Our broadcasters, State or otherwise, tend to tell the news in a somewhat predictable fashion. Tired of recycled, stale, one-sided news? Here are a few tips to get you on your way
This is a speciality. Bulletins are edited then aired again for a whole week. What the President says in a speech at the Heroes Acre on Sunday will be edited and revised each day for the whole week to give the impression he said many things. To beat this, ignore the first report of the bulletin (they always report about the President first).
Since some seniors at the media house are political activists masquerading as journos, objectivity is rare in the reportage. To deal with that, Google the story online. There are more objective news sites telling a more objective Zimbabwean story.
On radio, what you hear at 0600hrs is what they broadcast the whole day. It seems the analogue system needs a day to upload new stuff. To spare yourself the boring repeats, listen either to the news early morning or in the evening.
When the analyst is not Dr. Mahoso, an information ministry official or an editor from a parastatal, it is a well-known ZANU PF chef seeking political mileage. Turn to alternative online sources for a clearer picture.

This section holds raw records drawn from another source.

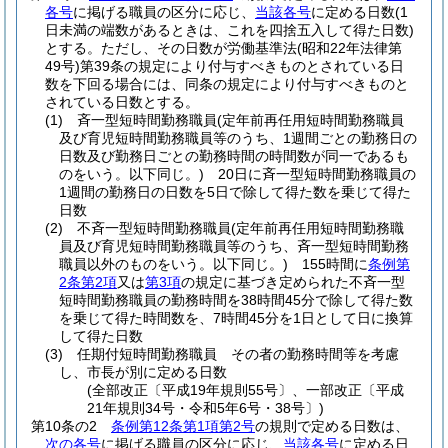
各号
に掲げる職員の区分に応じ、
当該各号
に定める日数
(1
日未満の端数があるときは、これを四捨五入して得た日数)
とする。
ただし、その日数が労働基準法
(昭和22年法律第
49号)
第39条の規定により付与すべきものとされている日
数を下回る場合には、同条の規定により付与すべきものと
されている日数とする。
(1)
斉一型短時間勤務職員
(定年前再任用短時間勤務職員
及び育児短時間勤務職員等のうち、1週間ごとの勤務日の
日数及び勤務日ごとの勤務時間の時間数が同一であるも
のをいう。以下同じ。)
20日に斉一型短時間勤務職員の
1週間の勤務日の日数を5日で除して得た数を乗じて得た
日数
(2)
不斉一型短時間勤務職員
(定年前再任用短時間勤務職
員及び育児短時間勤務職員等のうち、斉一型短時間勤務
職員以外のものをいう。以下同じ。)
155時間に
条例第
2条第2項
又は
第3項
の規定に基づき定められた不斉一型
短時間勤務職員の勤務時間を38時間45分で除して得た数
を乗じて得た時間数を、7時間45分を1日として日に換算
して得た日数
(3)
任期付短時間勤務職員 その者の勤務時間等を考慮
し、市長が別に定める日数
(全部改正〔平成19年規則55号〕、一部改正〔平成
21年規則34号・令和5年6号・38号〕)
第10条の2
条例第12条第1項第2号
の規則で定める日数は、
次の各号
に掲げる職員の区分に応じ、
当該各号
に定める日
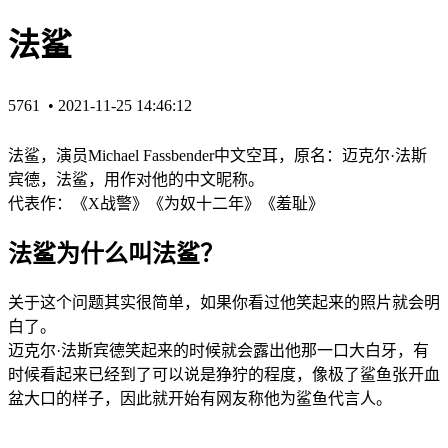
法鲨
5761 •
2021-11-25 14:46:12
法鲨，演‌‌‌‌‌‌‌‌‌员Michael Fassbender中文空耳，原名：迈克尔·法斯
宾德，法鲨，用作对他的中文昵称。
代表作：《X战警》《为奴十二年》《羞耻》
法鲨为什么叫法鲨？
关于这个问题其实很简单，如果你看过他笑起来的照片就会明
白了。
迈克尔·法斯宾德笑起来的时候就会露出他那一口大白牙，有
时候看起来已经到了可以说是狰狞的程度，像极了鲨鱼张开血
盆大口的样子，因此就开始有网友称他为鲨鱼代言人。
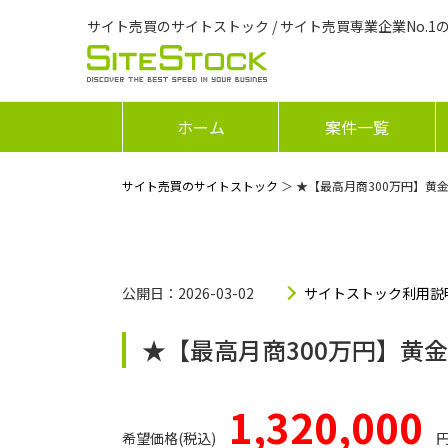
サイト売買のサイトストック / サイト売買専業企業No.1
ホーム
案件一覧
サイト売買のサイトストック
＞ ★【最高月商300万円】
公開日：2026-03-02
サイトストック利用説
★【最高月商300万円】黄
1,320,000
希望価格(税込)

You will hear the words ‘has’ or ‘recently’ used frequently. It indicates the news is stale and they are ashamed of saying the date. It is not unusual since the top priority is reporting political events ahead of other pressing national issues.
Figures and numbers
Phrases and words like ‘several’, ‘thousands’, ‘scores’ or ‘hordes’ are used to mask low attendances. At well-attended events, the figures are more exact. When they do not say exact figures, just know it was a poorly attended little meeting.
In summary for the most accurate accounts of what is going on in the country, turn off the radio and go online.